SCIENCE QUOTES VI

quotations about science

So what is science, and why do we consider it so useful and important? Despite the Hollywood stereotypes, science is not about white lab coats and bubbling beakers or sparkling apparatuses. Science is a way of looking at the world using a specific toolbox--the scientific method.

DONALD PROTHERO

"The Holocaust, Denier's Playbook, and the Tobacco Smokescreen: Common Threads in the Thinking and Tactics of Denialists and Pseudoscientists", Philosophy of Pseudoscience: Reconsidering the Demarcation Problem


Science is not the total answer; this I know, this I have learned in my lifetime. And that leaves me with the belief that miracles, no matter how inexplicable or unbelievable, are real and can occur without regard to the natural order of things.

NICHOLAS SPARKS

The Notebook

Tags: Nicholas Sparks


Scientific truth is always paradox, if judged by everyday experience, which catches only the delusive appearance of things.

KARL MARX

Value, Price, and Profit

Tags: Karl Marx


Science becomes dangerous only when it imagines that it has reached its goal.

GEORGE BERNARD SHAW

The Doctor's Dilemma

Tags: George Bernard Shaw


Leave your faith in science's hands
Research might lead to your salvation
While you're in a state of suspended animation

PESTILENCE

"Suspended Animation"


By science men may learn the mysteries of the spirit world.

JOHN DEE

attributed, Day's Collacon

Tags: John Dee


O star-eyed Science, hast thou wander'd there,
To waft us home the message of despair?

THOMAS CAMPBELL

Pleasures of Hope

Tags: Thomas Campbell


Science has an uncomfortable way of pushing human beings from center stage. In our prescientific stories, humans began as the focal point of Nature, living on an Earth that was the center of the universe. As the origins of the Earth and of mankind were investigated more carefully, it became clear that Nature had other interests beyond people, and the Earth was less central than previously hoped. Humankind was just one branch of the great family of life, and the Earth is a smallish planet orbiting an unexceptional sun quite far out on one arm of a run-of-the-mill spiral galaxy.

SETH LLOYD

Programming the Universe

Tags: Seth Lloyd


For decades now the picture of the world painted by the scientists had become strange, distant, unbelievable.

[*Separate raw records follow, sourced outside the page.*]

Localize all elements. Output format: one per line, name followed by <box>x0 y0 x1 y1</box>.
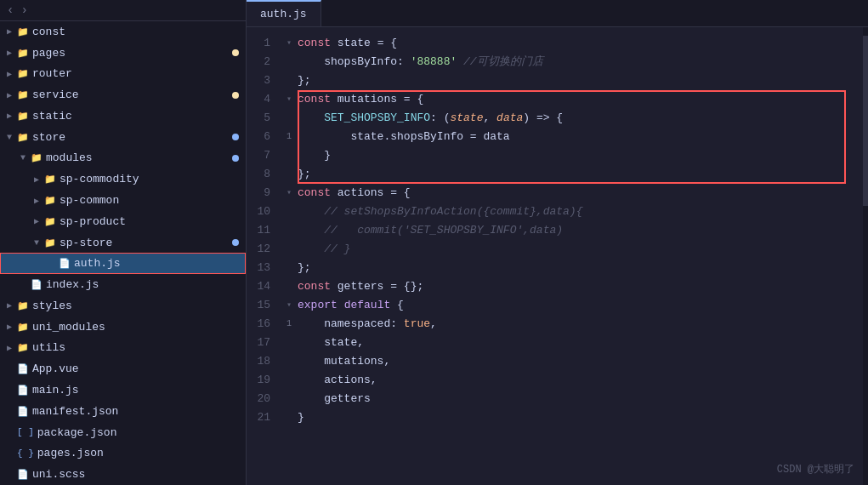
code-line-7: } <box>298 146 863 165</box>
sidebar-item-manifest-json[interactable]: 📄 manifest.json <box>0 401 246 422</box>
file-icon: { } <box>17 448 34 459</box>
fold-marker-6: 1 <box>281 128 298 146</box>
code-line-1: const state = { <box>298 34 863 53</box>
folder-icon: 📁 <box>44 237 56 248</box>
sidebar-item-sp-store[interactable]: 📁 sp-store <box>0 232 246 254</box>
sidebar-item-utils[interactable]: 📁 utils <box>0 338 246 359</box>
code-line-17: state, <box>298 334 863 352</box>
folder-icon: 📁 <box>17 342 29 353</box>
code-line-13: }; <box>298 259 863 277</box>
sidebar-label: store <box>32 131 65 144</box>
file-icon: 📄 <box>17 406 29 417</box>
sidebar-label: package.json <box>37 426 117 439</box>
sidebar-item-pages[interactable]: 📁 pages <box>0 43 246 64</box>
sidebar-item-app-vue[interactable]: 📄 App.vue <box>0 358 246 379</box>
change-badge <box>232 134 239 140</box>
code-line-11: // commit('SET_SHOPSBY_INFO',data) <box>298 221 863 240</box>
sidebar-item-store[interactable]: 📁 store <box>0 127 246 148</box>
sidebar-label: service <box>32 88 79 101</box>
fold-9[interactable]: ▾ <box>281 184 298 203</box>
sidebar-label: pages.json <box>37 447 104 459</box>
sidebar-label: sp-store <box>60 237 112 249</box>
folder-icon: 📁 <box>17 322 29 333</box>
sidebar-label: uni.scss <box>32 468 85 481</box>
code-line-14: const getters = {}; <box>298 277 863 296</box>
code-line-12: // } <box>298 240 863 259</box>
sidebar-item-package-json[interactable]: [ ] package.json <box>0 422 246 443</box>
sidebar-item-sp-common[interactable]: 📁 sp-common <box>0 190 246 211</box>
sidebar-label: const <box>32 26 65 38</box>
fold-15[interactable]: ▾ <box>281 296 298 315</box>
folder-icon: 📁 <box>44 195 56 206</box>
sidebar-item-service[interactable]: 📁 service <box>0 84 246 106</box>
sidebar-item-pages-json[interactable]: { } pages.json <box>0 442 246 464</box>
sidebar-label: manifest.json <box>32 405 118 418</box>
sidebar-label: App.vue <box>32 362 79 375</box>
folder-icon: 📁 <box>17 89 29 100</box>
sidebar-item-uni-scss[interactable]: 📄 uni.scss <box>0 464 246 485</box>
sidebar-item-sp-product[interactable]: 📁 sp-product <box>0 211 246 232</box>
sidebar-item-sp-commodity[interactable]: 📁 sp-commodity <box>0 168 246 190</box>
code-line-21: } <box>298 408 863 427</box>
file-icon: 📄 <box>59 258 71 269</box>
nav-forward[interactable]: › <box>19 3 29 17</box>
sidebar-item-main-js[interactable]: 📄 main.js <box>0 379 246 401</box>
change-badge <box>232 155 239 162</box>
fold-marker-16: 1 <box>281 315 298 334</box>
sidebar-item-router[interactable]: 📁 router <box>0 64 246 85</box>
line-numbers: 1 2 3 4 5 6 7 8 9 10 11 12 13 14 15 16 1… <box>247 34 281 478</box>
sidebar-label: auth.js <box>74 257 121 270</box>
sidebar-label: sp-commodity <box>60 173 139 185</box>
sidebar-item-auth-js[interactable]: 📄 auth.js <box>0 253 246 274</box>
sidebar-item-static[interactable]: 📁 static <box>0 106 246 127</box>
minimap-thumb <box>863 36 868 206</box>
chevron-icon <box>34 238 44 248</box>
code-line-15: export default { <box>298 296 863 315</box>
sidebar-item-styles[interactable]: 📁 styles <box>0 295 246 317</box>
sidebar-label: sp-common <box>60 194 119 207</box>
sidebar-label: static <box>32 110 72 123</box>
sidebar-item-index-js[interactable]: 📄 index.js <box>0 274 246 295</box>
sidebar-item-modules[interactable]: 📁 modules <box>0 148 246 169</box>
code-line-2: shopsByInfo: '88888' //可切换的门店 <box>298 53 863 71</box>
nav-arrows: ‹ › <box>0 0 246 21</box>
code-line-8: }; <box>298 165 863 184</box>
fold-4[interactable]: ▾ <box>281 90 298 109</box>
sidebar-label: modules <box>46 151 93 164</box>
sidebar-label: utils <box>32 341 65 354</box>
code-content: const state = { shopsByInfo: '88888' //可… <box>298 34 863 478</box>
code-line-16: namespaced: true, <box>298 315 863 334</box>
sidebar-label: sp-product <box>60 215 126 228</box>
folder-icon: 📁 <box>17 68 29 79</box>
chevron-icon <box>7 26 17 37</box>
sidebar-item-const[interactable]: 📁 const <box>0 21 246 43</box>
chevron-icon <box>34 174 44 185</box>
sidebar-label: main.js <box>32 384 79 397</box>
file-icon: 📄 <box>17 363 29 374</box>
editor-wrap: 1 2 3 4 5 6 7 8 9 10 11 12 13 14 15 16 1… <box>247 27 868 485</box>
sidebar-label: index.js <box>46 278 99 291</box>
chevron-icon <box>7 69 17 79</box>
chevron-icon <box>7 322 17 332</box>
change-badge <box>232 49 239 56</box>
folder-icon: 📁 <box>31 152 43 163</box>
code-editor[interactable]: 1 2 3 4 5 6 7 8 9 10 11 12 13 14 15 16 1… <box>247 27 863 485</box>
folder-icon: 📁 <box>17 300 29 311</box>
fold-gutter: ▾ ▾ 1 ▾ ▾ 1 <box>281 34 298 478</box>
fold-1[interactable]: ▾ <box>281 34 298 53</box>
code-line-5: SET_SHOPSBY_INFO: (state, data) => { <box>298 109 863 128</box>
code-line-19: actions, <box>298 371 863 390</box>
watermark: CSDN @大聪明了 <box>777 462 854 476</box>
tab-bar: auth.js <box>247 0 868 27</box>
file-icon: [ ] <box>17 427 34 437</box>
code-line-4: const mutations = { <box>298 90 863 109</box>
code-line-10: // setShopsByInfoAction({commit},data){ <box>298 203 863 221</box>
sidebar-item-uni-modules[interactable]: 📁 uni_modules <box>0 317 246 338</box>
nav-back[interactable]: ‹ <box>5 3 15 17</box>
folder-icon: 📁 <box>17 111 29 122</box>
folder-icon: 📁 <box>17 132 29 143</box>
folder-icon: 📁 <box>44 216 56 227</box>
tab-auth-js[interactable]: auth.js <box>247 0 321 26</box>
chevron-icon <box>7 300 17 311</box>
minimap[interactable] <box>863 27 868 485</box>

Far easier, then, to ignore it than try to understand. Things were too complicated. Why bother? Turn on the telly, luv. Right.

GREGORY BENFORD

Timescape

Tags: Gregory Benford


Science is a subordinate category. When science offers itself as the final stage or form of knowing, it is guilty of a false quantity, in that it puts the accent, which belongs elsewhere, upon the penultimate.

NICHOLAS MURRAY BUTLER

lecture at Columbia University, March 4, 1908

Tags: Nicholas Murray Butler


The best scientist is open to experience and begins with romance -- the idea that anything is possible.

RAY BRADBURY

Los Angeles Times, August 9, 1976

Tags: Ray Bradbury


Understanding science is necessary to make informed decisions on issues both private and public -- from individual health care to national defense.

JOHN DURANT

"John Durant plans a new era for the MIT Museum", MIT News, September 27, 2017


Science is truth for life
Watch religion fall obsolete
Science Will be truth for life
Technology as nature

10,000 MANIACS

"Planned Obsolescence"


Every science owns kin with its sister science.

HYPATIA

attributed, Day's Collacon


The most beautiful experience we can have is the mysterious. It is the fundamental emotion that stands at the cradle of true art and true science.

ALBERT EINSTEIN

The World As I See It


Those who are really convinced that they have made progress in science would not demand freedom for the new views to continue side by side with the old, but the substitution of the new views for the old.

VLADIMIR LENIN

"Dogmatism and Freedom of Criticism", What Is To Be Done?

Tags: Vladimir Lenin


In science it often happens that scientists say, 'You know that's a really good argument; my position is mistaken,' and then they would actually change their minds and you never hear that old view from them again. They really do it. It doesn't happen as often as it should, because scientists are human and change is sometimes painful. But it happens every day. I cannot recall the last time something like that happened in politics or religion.

CARL SAGAN

Keynote address to the Committee for the Scientific Investigation of Claims of the Paranormal, 1987

Tags: Carl Sagan


I consider it an error in scientific communication that, most of the time, merely the polished and flawless results of natural research are displayed, as in an art show. And exhibit of the finished product alone has many drawbacks and dangers for both its creator and its users. The creator of the product will be only too ready to demonstrate perfection and flawlessness while concealing gaps, uncertainties and discordant contradictions of his insight into nature. He thus belittles the meaning of the real process of natural research. The user of the product will not appreciate the rigorous demands made on the natural scientist when the latter has to reveal and describe the secrets of nature in a practical way. He will never learn to think for himself and to cope by himself.

WILHELM REICH

Ether, God and Devil

Tags: Wilhelm Reich


Everything aspires to the light. You don't have to chase down a fly to get rid of it -- you just darken the room, leave a crack of light in a window, and out he goes. Works every time. We all have that instinct, that aspiration. Science can't dim that. All science can do is turn out the false lights so the true light can get us home.

TOBIAS WOLFF

Old School

Tags: Tobias Wolff


Scientific knowledge is a body of statements of varying degrees of certainty -- some most unsure, some nearly sure, none absolutely certain.